As Anders observes, "The heat capacity of iron at room temperature is 0.444 J/K per gram (it changes with temperature, but let us leave that aside)."

So your entire mass needs to absorb 4440 joules per degree K it rises. Just getting that to 273K (freezing) will call for (coarsely) 1212120 joules.

Water has the impressive 4.18 joules per gram per degree C of heat capacity. Its enthalpy of vaporization is 2265 J/g which means it must give up that much energy simply to liquefy. Its enthalpy of fusion (freezing) is 334 J/g. So that's 2599 J/g water vapor must give up to freeze, plus another 26.85x4.18 = 112 J/g to cool from 300K to freezing, totalling 2711 J/g.

Why am I talking about water?

Because water will be doing all the heavy lifting here. After all, water and its potent enthalpies moderate the temperature of this planet!

How many grams of water vapor must freeze to bring the block to freezing? 1212120 J / (2711 J/g) = 447 grams.

Almost exactly 1 pound of water. I should've used British Thermal Units!

Is that even in the room? Well, if the air was 27C and at 100% relative humidity, it would contain 27 g per cubic meter. 16.5 cubic meters would hold that much water. Say we're at 50% RH, 33 cubic meters, that's a rather modest bedroom! So the room surely has enough water to do the entire job.

The sequence of events

Yes, instantaneously, it will freeze the nitrogen and oxygen. But very quickly, that will re-vaporize as it exchanges heat energy with water vapor, which eagerly freezes in its place.

This ice will act as an insulating layer to slow heat transmission further. It will expand and expand. Though it won't be terribly thick: after all, we're dealing with less than a pint/half litre of water. 1 water bottle.

Eventually, this will slow down.
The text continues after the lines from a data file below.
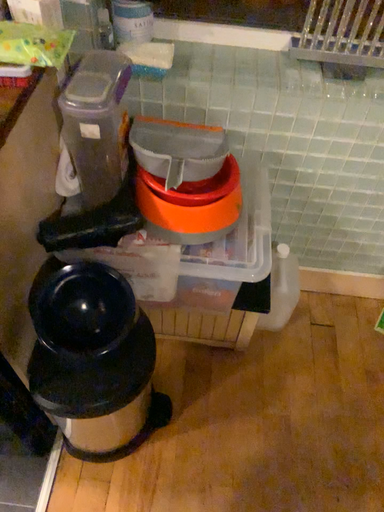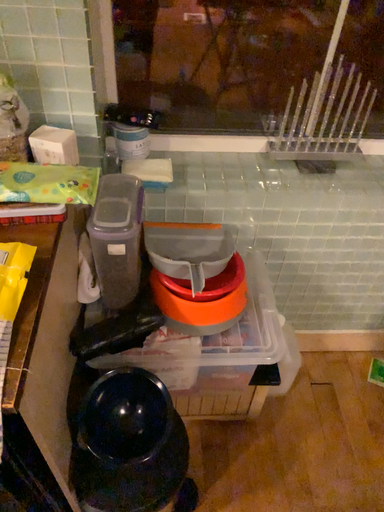 Question: How did the camera likely rotate when shooting the video?

Choices:
 (A) rotated downward
 (B) rotated upward

Answer: (B) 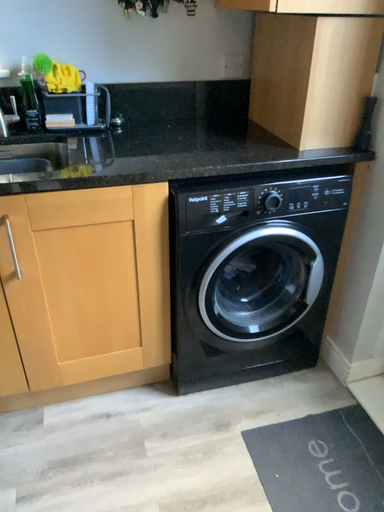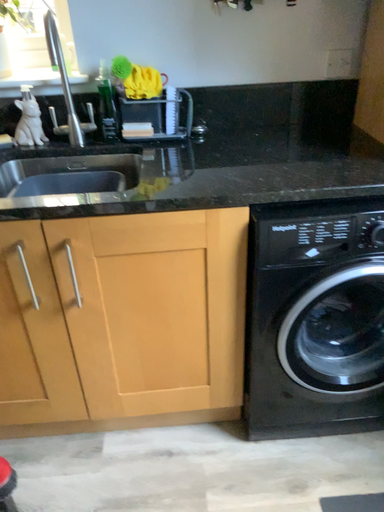 Question: Which way did the camera rotate in the video?

Choices:
 (A) rotated right
 (B) rotated left

Answer: (B) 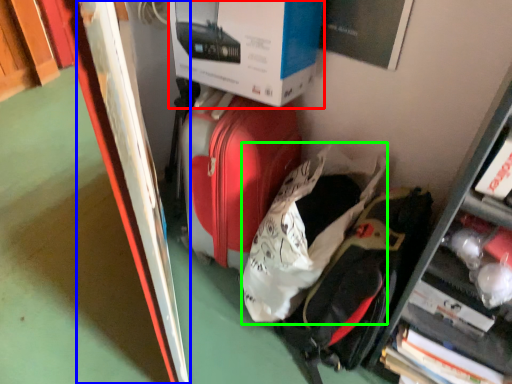 Question: Which object is the closest to the box (highlighted by a red box)? Choose among these: bulletin board (highlighted by a blue box) or luggage (highlighted by a green box).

Even before the iron core has reached 273K, water on the outside will start being melted by the heat in the room, either convecting from objects in the room, or the thermostat has switched on and made a call for heat.

In room air conditioned to 27C, it is easier for water to gather the 334 J/g needed to melt than the 2265 J/g needed to boil, so once the water has melted, it infuses into the (now dry) air much more slowly.

TLDR: You get a puddle.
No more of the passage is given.